E quei 15 euro giornalieri finiscono per pesare sul bilancio della scuola che, pur potendo accedere a finanziamenti regionali stanziati per tali necessità, adotta una delibera con la quale si triplica il costo della retta annuale, che passa da 1.100 a 3mila 100 euro. “Non posso non accettare i bambini celiaci, sarebbe discriminante – premette la dirigente del Cirillo, Margherita Viterbo – ma ci siamo dovuti fare i conti e aumentare le rette. Le famiglie pretendono che paghiamo noi, ma non è possibile perché useremmo i soldi delle altre famiglie. E poi già i celiachi ricevono un contributo mensile dalla Asl, non siamo noi che dobbiamo risolvere il problema. Comunque sono persone che se lo possono permettere”.

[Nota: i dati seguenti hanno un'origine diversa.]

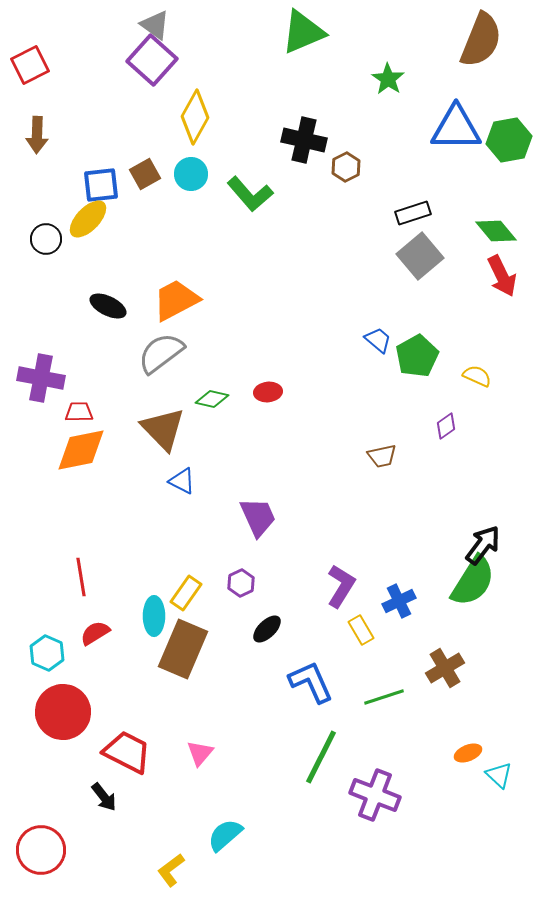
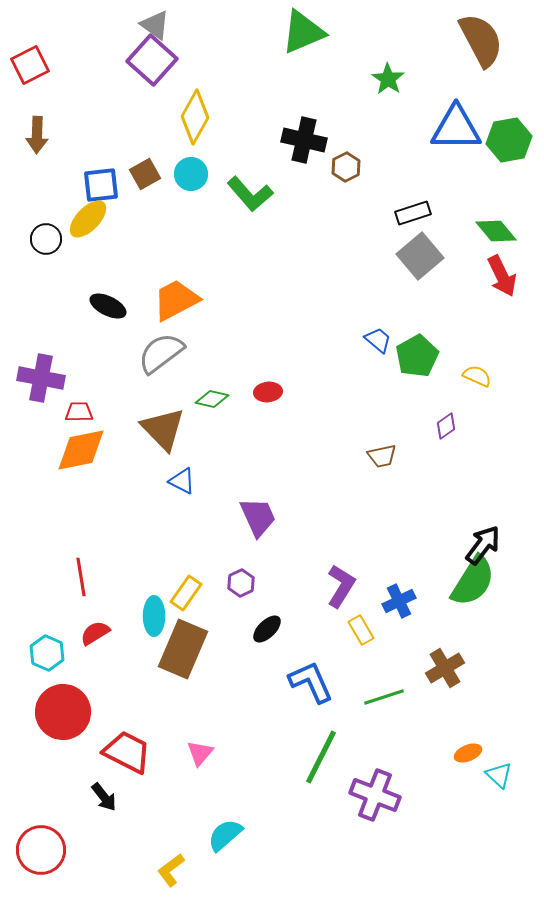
brown semicircle at (481, 40): rotated 50 degrees counterclockwise
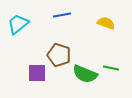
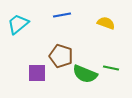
brown pentagon: moved 2 px right, 1 px down
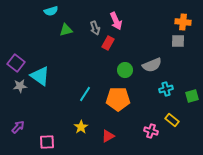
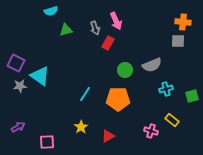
purple square: rotated 12 degrees counterclockwise
purple arrow: rotated 16 degrees clockwise
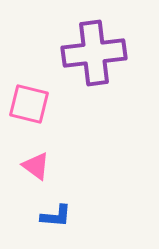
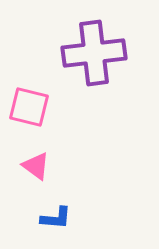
pink square: moved 3 px down
blue L-shape: moved 2 px down
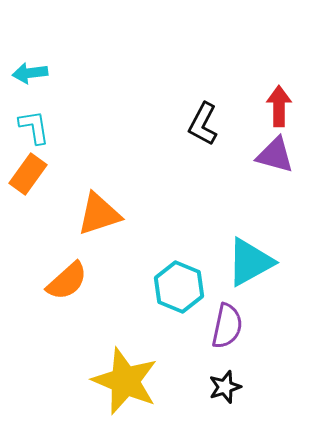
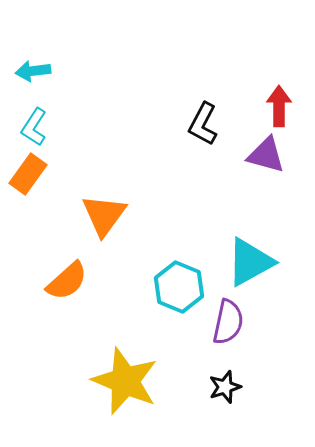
cyan arrow: moved 3 px right, 2 px up
cyan L-shape: rotated 138 degrees counterclockwise
purple triangle: moved 9 px left
orange triangle: moved 5 px right, 1 px down; rotated 36 degrees counterclockwise
purple semicircle: moved 1 px right, 4 px up
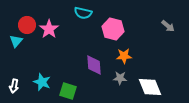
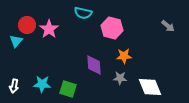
pink hexagon: moved 1 px left, 1 px up
cyan star: moved 2 px down; rotated 18 degrees counterclockwise
green square: moved 2 px up
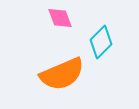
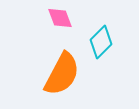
orange semicircle: rotated 39 degrees counterclockwise
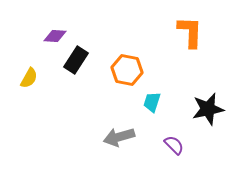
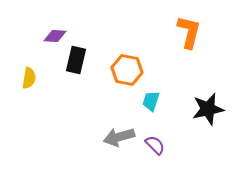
orange L-shape: moved 1 px left; rotated 12 degrees clockwise
black rectangle: rotated 20 degrees counterclockwise
yellow semicircle: rotated 20 degrees counterclockwise
cyan trapezoid: moved 1 px left, 1 px up
purple semicircle: moved 19 px left
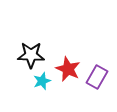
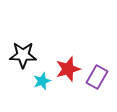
black star: moved 8 px left
red star: rotated 30 degrees clockwise
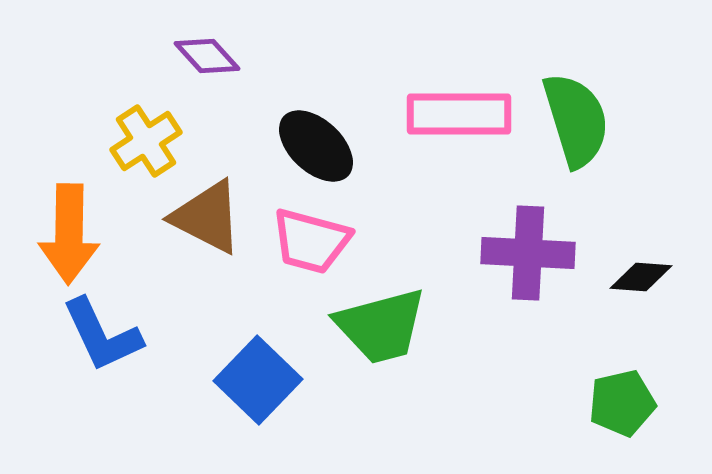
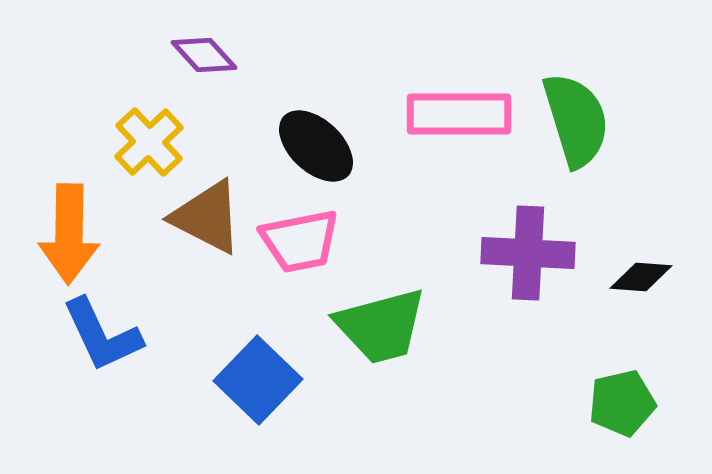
purple diamond: moved 3 px left, 1 px up
yellow cross: moved 3 px right, 1 px down; rotated 10 degrees counterclockwise
pink trapezoid: moved 11 px left; rotated 26 degrees counterclockwise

La dirigente si riferisce alla quota che il sistema sanitario distribuisce per l’approvvigionamento di prodotti a casa: “È la prima volta, in tanti anni, che ho a che fare con tali atteggiamenti – si indigna il presidente regionale dell’Aic, Michele Calabrese – La legge 123 del 2005 ha definito la celiachia una “malattia sociale”. Il comportamento del Cirillo è allucinante, discriminazione pura. Ne parleremo ancora con il Comune. Se le cose non dovessero cambiare, agiremo a livello giudiziario”.

E mentre il direttore generale dell’Uffico scolastico regionale, Anna Cammalleri, sollecitata da una lettera non prende ancora posizione, la preside Viterbo chiosa: “Se mi arriva un vegano, allora, io che faccio? Poi vengono tutti al Cirillo. Non intendo essere denunciata per distrazione di fondi. La nostra è una mensa collettiva, la possono usare tutti, ma se ci sono costi aggiuntivi li devono pagare loro”.